- Created by: Ronny Chieng; Declan Fay;
- Written by: Ronny Chieng; Declan Fay;
- Directed by: Jonathan Brough
- Country of origin: Australia
- No. of series: 1
- No. of episodes: 7

Production
- Producer: Donna Andrews

Original release
- Network: ABC Television
- Release: 7 June 2017

= Ronny Chieng: International Student =

2017 Australian comedy TV series

Ronny Chieng: International Student is an Australian television comedy series first screened on the ABC in 2017. The series follows the adventures of comedian Ronny Chieng as an international student, a fictionalised account of his own experiences as a law student at the University of Melbourne.

==Production==
The series began as part of the ABC's 2016 anthology series Comedy Showroom which consisted of six half-hour comedy TV pilots. It is directed by Jonathan Brough.
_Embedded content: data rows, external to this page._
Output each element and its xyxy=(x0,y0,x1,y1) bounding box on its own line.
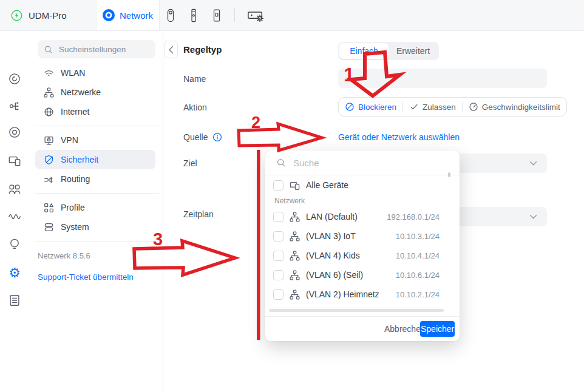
vertical-scrollbar[interactable] xyxy=(448,172,450,177)
sidebar-item-wlan[interactable]: WLAN xyxy=(35,63,155,83)
network-tree-icon xyxy=(290,212,300,222)
horizontal-scrollbar[interactable] xyxy=(269,309,444,312)
name-input[interactable] xyxy=(345,69,542,89)
picker-search[interactable] xyxy=(265,150,460,175)
rule-type-toggle: Einfach Erweitert xyxy=(338,42,439,60)
topology-icon[interactable] xyxy=(0,98,29,114)
select-device-or-network-link[interactable]: Gerät oder Netzwerk auswählen xyxy=(338,132,460,142)
sidebar-item-label: WLAN xyxy=(61,68,85,78)
picker-search-input[interactable] xyxy=(292,157,449,169)
phone-device-icon[interactable] xyxy=(211,7,222,24)
sidebar-item-vpn[interactable]: VPN xyxy=(35,130,155,150)
settings-menu: WLANNetzwerkeInternetVPNSicherheitRoutin… xyxy=(29,63,163,246)
clients-icon[interactable] xyxy=(0,153,29,169)
support-ticket-link[interactable]: Support-Ticket übermitteln xyxy=(38,272,134,282)
system-log-icon[interactable] xyxy=(0,292,29,308)
toggle-simple[interactable]: Einfach xyxy=(339,43,389,59)
back-button[interactable] xyxy=(164,41,178,58)
network-checkbox[interactable] xyxy=(273,212,284,222)
network-row-vlan-2-heimnetz[interactable]: (VLAN 2) Heimnetz10.10.2.1/24 xyxy=(265,285,460,304)
vpn-lock-icon xyxy=(44,135,54,146)
menu-divider xyxy=(35,241,159,242)
name-label: Name xyxy=(183,74,206,84)
settings-search[interactable] xyxy=(38,40,155,58)
rack-device-icon[interactable] xyxy=(188,7,199,24)
chevron-left-icon xyxy=(168,46,174,54)
sidebar-item-profile[interactable]: Profile xyxy=(35,198,155,217)
version-label: Netzwerk 8.5.6 xyxy=(38,251,90,260)
insights-icon[interactable] xyxy=(0,236,29,252)
action-label: Aktion xyxy=(183,103,207,112)
admins-icon[interactable] xyxy=(0,181,29,197)
action-button-group: BlockierenZulassenGeschwindigkeitslimit xyxy=(338,97,567,117)
network-row-vlan-4-kids[interactable]: (VLAN 4) Kids10.10.4.1/24 xyxy=(265,246,460,265)
shield-icon xyxy=(44,155,54,165)
settings-sidebar: WLANNetzwerkeInternetVPNSicherheitRoutin… xyxy=(29,30,163,392)
settings-search-input[interactable] xyxy=(58,44,149,55)
annotation-step-2: 2 xyxy=(251,113,260,132)
console-info[interactable]: UDM-Pro xyxy=(11,0,67,30)
sidebar-item-label: VPN xyxy=(61,135,78,145)
console-settings-icon[interactable] xyxy=(247,7,264,24)
dashboard-icon[interactable] xyxy=(0,71,29,87)
sidebar-item-internet[interactable]: Internet xyxy=(35,102,155,121)
search-icon xyxy=(44,45,53,54)
sidebar-item-routing[interactable]: Routing xyxy=(35,169,155,189)
action-zulassen-button[interactable]: Zulassen xyxy=(403,98,462,116)
sidebar-item-label: Sicherheit xyxy=(61,155,98,164)
camera-device-icon[interactable] xyxy=(165,7,176,24)
action-geschwindigkeitslimit-button[interactable]: Geschwindigkeitslimit xyxy=(463,98,566,116)
globe-icon xyxy=(44,107,54,117)
source-label: Quelle xyxy=(183,132,208,142)
cancel-button[interactable]: Abbrechen xyxy=(384,324,420,334)
network-list: LAN (Default)192.168.0.1/24(VLAN 3) IoT1… xyxy=(265,207,460,304)
all-devices-row[interactable]: Alle Geräte xyxy=(265,177,460,194)
network-name: (VLAN 2) Heimnetz xyxy=(306,289,390,299)
tab-network[interactable]: Network xyxy=(96,0,160,30)
network-checkbox[interactable] xyxy=(273,270,284,280)
network-tree-icon xyxy=(290,289,300,300)
network-checkbox[interactable] xyxy=(273,289,284,300)
sidebar-item-label: Netzwerke xyxy=(61,87,101,97)
action-button-label: Blockieren xyxy=(358,103,396,112)
network-row-vlan-6-seil[interactable]: (VLAN 6) (Seil)10.10.6.1/24 xyxy=(265,265,460,285)
save-button[interactable]: Speichern xyxy=(420,321,455,337)
devices-icon xyxy=(290,180,300,191)
network-row-lan-default[interactable]: LAN (Default)192.168.0.1/24 xyxy=(265,207,460,226)
update-available-icon xyxy=(11,10,22,21)
chevron-down-icon xyxy=(529,161,537,166)
info-icon[interactable] xyxy=(212,132,222,142)
network-subnet: 10.10.2.1/24 xyxy=(396,290,440,299)
network-checkbox[interactable] xyxy=(273,251,284,261)
settings-gear-icon[interactable]: ⚙ xyxy=(0,265,29,281)
sidebar-item-netzwerke[interactable]: Netzwerke xyxy=(35,83,155,102)
unifi-devices-icon[interactable] xyxy=(0,124,29,140)
network-subnet: 10.10.4.1/24 xyxy=(396,251,440,260)
network-checkbox[interactable] xyxy=(273,231,284,242)
annotation-vertical-line xyxy=(257,150,260,340)
network-subnet: 10.10.6.1/24 xyxy=(396,271,440,280)
source-label-row: Quelle xyxy=(183,132,222,142)
toggle-advanced[interactable]: Erweitert xyxy=(389,43,438,59)
radios-icon[interactable] xyxy=(0,209,29,225)
all-devices-checkbox[interactable] xyxy=(273,180,284,191)
sidebar-item-sicherheit[interactable]: Sicherheit xyxy=(35,150,155,169)
action-button-label: Geschwindigkeitslimit xyxy=(482,103,560,112)
source-picker-dropdown: Alle Geräte Netzwerk LAN (Default)192.16… xyxy=(265,150,460,341)
network-name: (VLAN 3) IoT xyxy=(306,231,390,241)
action-blockieren-button[interactable]: Blockieren xyxy=(339,98,402,116)
tab-network-label: Network xyxy=(120,10,153,21)
annotation-arrow-right-2 xyxy=(239,124,322,150)
network-subnet: 192.168.0.1/24 xyxy=(387,212,440,221)
name-field[interactable] xyxy=(338,69,547,88)
network-row-vlan-3-iot[interactable]: (VLAN 3) IoT10.10.3.1/24 xyxy=(265,226,460,246)
network-app-icon xyxy=(103,9,115,21)
chevron-down-icon xyxy=(529,214,537,220)
sidebar-item-label: Routing xyxy=(61,174,90,184)
network-tree-icon xyxy=(44,87,54,98)
shapes-icon xyxy=(44,203,54,213)
network-tree-icon xyxy=(290,231,300,242)
action-button-label: Zulassen xyxy=(423,103,456,112)
sidebar-item-system[interactable]: System xyxy=(35,217,155,237)
sidebar-item-label: Profile xyxy=(61,203,85,212)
The pilot for Ronny Chieng: International Student was successful in being given the go-ahead for a full series.

==Cast==
===Main cast===
- Ronny Chieng as himself
- Molly Daniels as Asher Angus
- Hoa Xuande as Elvin
- Shuang Hu as Wei-Jun
- Keith Brockett as Joderick
- Patch May as Craig Cooper
- Anthony Morgan as Professor Declan Dale
- Laurence Boxhall as Daniel
- Linda Schragger as Mrs. Chieng
- Dave Eastgate as Mick Rosenberg

===Supporting cast===
- Adrienne Pickering as Karen Ford
- Quin Ellery as Nicholas
- Brenton Cosier as James
- Daniel Di Giovanni as Alexander
- Felicity Ward as Post-Grad Student

===Guest cast===
- Louise Siversen as Joy-Anne
- Paul Denny as Gerard
- Greg Larsen as IT Guy
- Tim Potter as Librarian
- Gareth Yuen as Denedict
- Ryder Jack as Hipster
- Aaron Chen as Trojan Wang

== Broadcast and release ==
Series 1 of Ronny Chieng: International Student began on ABC in Australia on 7 June 2017.
In the US it was released on Comedy Central's app on 13 August 2018.

Additionally, it aired on BBC in the UK, CBC in Canada, Comedy Central in America, and Comedy Central Asia in Asia.

=== Series 1 ===

| No. overall | No. in series | Title | Run time | Original release date | AU viewers |
| 1 | 1 | "Pilot" | 26 mins | N/A | N/A |
In order to obtain a textbook for their first law assignment, Ronny and his friends must enter a drinking contest.
| 2 | 2 | "Guest: (N.) Someone Who Leaves." | 27 mins | 7 June 2017 | 434,000 |
The Asian students come into conflict with American student Craig who arrives at the International House dormitory intent on partying.
| 3 | 3 | "Asian Rules Football" | 27 mins | 14 June 2017 | 469,000 |
Ronny, Elvin and Wei Jun are recruited to use their Jianzi skills in an Australian rules football rivalry between the law and medical faculties.
| 4 | 4 | "Clash! Ronny vs Instructions! Obey?" | 26 mins | 21 June 2017 | N/A |
Ronny covers Asher's shift at the campus co-op store and comes into conflict with her officious boss. Meanwhile, Craig discovers bubble tea.
| 5 | 5 | "Extension Quest" | 25 mins | 28 June 2017 | N/A |
Ronny accidentally unleashes a virus on Asher's obsolete laptop computer. Ronny and Asher then take on separate quests: to fix her computer and to gain an assignment extension.
| 6 | 6 | "For the Love of Theatre(Er)(Her)" | 27 mins | 5 July 2017 | N/A |
Ronny joins the faculty comedy revue to spend time with Asher, but can't hold his temper at the inept and offensive production written and directed by Daniel.
| 7 | 7 | "Performance Enhancement" | 24 mins | 12 July 2017 | N/A |
Several students take pseudoephedrine while studying for exams. Ronny scrambles to rectify the situation after allowing others to copy Wei Jun's course notes.